State v. Tate

SWOFFORD, Chief Judge.

Appellant was convicted by a jury of Robbery First Degree and sentenced to twelve (12) years confinement in the Missouri Department of Corrections. From this judgment, he appeals. The robbery as charged in the Information occurred on April 7, 1977. The trial began September 20,1977 and the jury returned its verdict on September 21, 1977.

Prior to the selection of the jury the defendant (appellant) filed his motion to quash the jury panel upon the ground that the procedure for the selection of jury panels in Jackson County, Missouri under § 494.031 and § 497.130 RSMo 1969, and Article I, Section 22(b) of the Constitution of Missouri (1945) allowing women automatic exemption from jury service denied him his right to a jury composed of a representative cross-section of society and thus denied him his Sixth Amendment rights.

In support of this motion to quash the jury panel the defendant filed a written stipulation which referred to and incorporated supporting exhibits, agreeing to the procedures followed in the selection of the 1976 jury wheel from which trial jury panels were drawn which in lieu of evidence supported the charge that under the above-noted statutes and the forms and questionnaires used to implement them, women were, in fact, granted automatic exemption upon request in that year and that these procedures resulted in a disproportionate *330number of women jurors for service.

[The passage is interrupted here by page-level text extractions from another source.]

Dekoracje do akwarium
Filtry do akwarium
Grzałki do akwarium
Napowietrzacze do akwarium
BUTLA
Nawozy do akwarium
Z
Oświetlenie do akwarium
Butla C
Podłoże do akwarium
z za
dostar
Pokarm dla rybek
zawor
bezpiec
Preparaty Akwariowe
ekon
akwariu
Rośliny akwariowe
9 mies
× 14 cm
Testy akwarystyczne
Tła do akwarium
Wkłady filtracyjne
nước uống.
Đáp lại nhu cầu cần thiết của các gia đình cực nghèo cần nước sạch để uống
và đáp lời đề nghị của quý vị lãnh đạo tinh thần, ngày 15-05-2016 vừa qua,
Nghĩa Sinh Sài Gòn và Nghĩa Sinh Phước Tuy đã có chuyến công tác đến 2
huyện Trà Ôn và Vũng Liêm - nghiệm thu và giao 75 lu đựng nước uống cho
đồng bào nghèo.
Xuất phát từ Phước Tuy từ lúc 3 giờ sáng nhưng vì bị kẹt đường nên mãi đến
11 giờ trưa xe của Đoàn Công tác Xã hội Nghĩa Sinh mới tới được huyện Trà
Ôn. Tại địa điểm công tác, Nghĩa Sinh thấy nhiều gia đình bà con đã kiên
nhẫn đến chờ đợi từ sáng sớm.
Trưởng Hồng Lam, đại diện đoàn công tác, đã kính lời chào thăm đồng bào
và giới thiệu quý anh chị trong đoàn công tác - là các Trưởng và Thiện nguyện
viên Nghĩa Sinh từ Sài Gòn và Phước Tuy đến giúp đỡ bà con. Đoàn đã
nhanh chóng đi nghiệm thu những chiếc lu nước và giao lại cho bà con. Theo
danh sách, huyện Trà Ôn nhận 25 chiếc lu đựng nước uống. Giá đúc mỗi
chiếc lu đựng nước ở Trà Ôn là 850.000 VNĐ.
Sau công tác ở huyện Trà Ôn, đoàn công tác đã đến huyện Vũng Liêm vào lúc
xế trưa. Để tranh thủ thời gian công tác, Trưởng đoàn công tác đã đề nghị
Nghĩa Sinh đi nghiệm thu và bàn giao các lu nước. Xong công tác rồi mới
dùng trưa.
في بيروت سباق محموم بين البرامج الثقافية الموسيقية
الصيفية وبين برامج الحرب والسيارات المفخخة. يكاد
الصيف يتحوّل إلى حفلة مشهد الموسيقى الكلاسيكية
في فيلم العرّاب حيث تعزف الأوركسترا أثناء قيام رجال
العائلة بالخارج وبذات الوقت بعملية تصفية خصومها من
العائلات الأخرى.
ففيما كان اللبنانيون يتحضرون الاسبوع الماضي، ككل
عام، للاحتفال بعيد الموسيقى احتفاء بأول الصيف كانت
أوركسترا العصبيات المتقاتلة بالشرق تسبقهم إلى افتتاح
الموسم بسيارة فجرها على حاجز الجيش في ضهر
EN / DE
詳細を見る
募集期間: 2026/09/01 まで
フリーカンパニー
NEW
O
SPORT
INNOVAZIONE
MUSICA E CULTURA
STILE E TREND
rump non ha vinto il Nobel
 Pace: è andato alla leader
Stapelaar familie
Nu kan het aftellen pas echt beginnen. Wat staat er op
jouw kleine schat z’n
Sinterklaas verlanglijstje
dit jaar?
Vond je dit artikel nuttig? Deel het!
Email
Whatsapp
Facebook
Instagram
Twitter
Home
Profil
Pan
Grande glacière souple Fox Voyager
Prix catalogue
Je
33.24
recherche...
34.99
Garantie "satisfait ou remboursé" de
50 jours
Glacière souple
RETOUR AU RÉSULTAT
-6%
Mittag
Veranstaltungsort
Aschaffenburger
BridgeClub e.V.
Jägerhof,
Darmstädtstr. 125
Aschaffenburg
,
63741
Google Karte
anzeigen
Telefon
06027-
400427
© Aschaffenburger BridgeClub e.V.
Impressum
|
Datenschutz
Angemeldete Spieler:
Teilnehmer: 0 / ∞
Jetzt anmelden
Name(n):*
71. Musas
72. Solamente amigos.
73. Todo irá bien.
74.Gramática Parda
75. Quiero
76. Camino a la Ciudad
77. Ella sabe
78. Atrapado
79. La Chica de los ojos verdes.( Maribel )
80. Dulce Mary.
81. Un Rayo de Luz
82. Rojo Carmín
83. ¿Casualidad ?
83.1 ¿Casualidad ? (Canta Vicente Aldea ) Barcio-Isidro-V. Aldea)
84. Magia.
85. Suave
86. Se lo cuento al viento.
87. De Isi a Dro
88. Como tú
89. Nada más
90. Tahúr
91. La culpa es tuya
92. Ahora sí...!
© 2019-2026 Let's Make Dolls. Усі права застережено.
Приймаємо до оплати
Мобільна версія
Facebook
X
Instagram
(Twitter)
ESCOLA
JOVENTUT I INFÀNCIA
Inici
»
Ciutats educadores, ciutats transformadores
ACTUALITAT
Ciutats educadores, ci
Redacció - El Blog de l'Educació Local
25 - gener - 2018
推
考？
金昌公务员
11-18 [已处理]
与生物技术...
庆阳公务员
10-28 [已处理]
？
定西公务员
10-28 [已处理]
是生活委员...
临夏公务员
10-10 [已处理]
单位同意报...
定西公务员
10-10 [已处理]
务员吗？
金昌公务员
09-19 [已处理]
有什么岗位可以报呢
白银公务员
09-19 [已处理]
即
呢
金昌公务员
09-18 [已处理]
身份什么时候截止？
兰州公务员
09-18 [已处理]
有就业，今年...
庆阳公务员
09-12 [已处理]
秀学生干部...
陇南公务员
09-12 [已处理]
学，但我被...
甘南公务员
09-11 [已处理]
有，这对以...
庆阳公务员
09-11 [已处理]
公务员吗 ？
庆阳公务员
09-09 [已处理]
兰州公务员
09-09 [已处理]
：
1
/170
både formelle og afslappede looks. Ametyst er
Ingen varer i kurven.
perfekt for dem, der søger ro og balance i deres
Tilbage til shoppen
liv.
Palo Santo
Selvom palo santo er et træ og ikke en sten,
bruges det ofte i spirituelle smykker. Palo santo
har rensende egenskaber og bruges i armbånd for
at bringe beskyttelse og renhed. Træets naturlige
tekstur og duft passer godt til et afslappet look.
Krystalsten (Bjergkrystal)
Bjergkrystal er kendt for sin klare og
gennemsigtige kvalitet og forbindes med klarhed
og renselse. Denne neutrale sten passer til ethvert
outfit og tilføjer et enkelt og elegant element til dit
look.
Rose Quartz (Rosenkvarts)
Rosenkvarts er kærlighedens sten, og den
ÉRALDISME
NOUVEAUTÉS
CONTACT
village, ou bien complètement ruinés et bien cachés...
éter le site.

In open court, the state agreed that the same method was employed to select the jury wheel for 1977, from which the jury panel that tried defendant in this case was drawn. It was further stipulated in open court and on the record that of the 38 persons on the panel three were women and of the twelve persons comprising the jury one was a woman.

The state takes the position that, although there is no dispute as to the nature and description of the exhibits referred to in the stipulation, the defendant did not in fact file such exhibits as a part of the stipulation or as part of the record on the trial in support of his motion to quash the panel. During the presentation of the motion to quash the jury panel it appears, however, that the prosecuting attorney made the following statement to the court:

“MR. WILLIAMSON: (Prosecutor) I believe that Mr. Sterling (defense counsel) said the exhibits aren’t attached to the stipulation, Judge.
This motion has been filed in a number of cases, and I don’t have any objection to the exhibits being filed at a later time, as they have been — the same exhibits that have been in other cases, I think, that has been before yourself and most of the other judges here in the circuit.”

The methods of selection of prospective jurors whose names were placed in the jury wheel of Jackson County, Missouri and the policy employed as to automatic exemption of women upon request has in the last few years been spread upon the records of many trial courts, this Court and the Supreme Court of Missouri in a number of cases and was well and generally known. There was no issue as to this in the trial below, and, if any purpose would be served, this Court could order the exhibits referred to in the stipulation filed here as part of the record. However, this Court is intimately familiar with these forms and documents and they are unnecessary for a determination of this case in the light of the decision in Duren v. State of Missouri, 439 U.S. -, 99 S.Ct. 664, 58 L.Ed.2d 579, decided by the Supreme Court of the United States on January 9, 1979, and other cases decided by that Court in January wherein it was held that the methods employed by Jackson County, Missouri as affecting jury service of women violated the fair cross-section requirement set forth by that court in Taylor v. Louisiana, 419 U.S. 522, 95 S.Ct. 692, 42 L.Ed.2d 690 (1975) and was in violation of the Sixth Amendment, as made applicable to the states by the Fourteenth Amendment of the Constitution of the United States. Duren v. State of Missouri, supra, requires reversal of the judgment in this case.

Reversed and remanded.

All concur.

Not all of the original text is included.